GOAL OF THE EXERCISE
Reprint all of the data below exactly as shown and skip every image.

AVAILABLE DATA
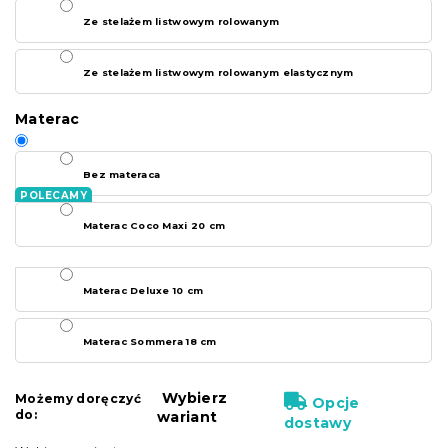
Ze stelażem listwowym rolowanym
Ze stelażem listwowym rolowanym elastycznym
Materac
Bez materaca
Materac Coco Maxi 20 cm
Materac Deluxe 10 cm
Materac Sommera 18 cm
Wybierz
Możemy doręczyć
Opcje
do:
wariant
dostawy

ANSWER TO THIS PROBLEM
Ze stelażem listwowym rolowanym
Ze stelażem listwowym rolowanym elastycznym
Materac
Bez materaca
Materac Coco Maxi 20 cm
Materac Deluxe 10 cm
Materac Sommera 18 cm
Wybierz
Możemy doręczyć
Opcje
do:
wariant
dostawy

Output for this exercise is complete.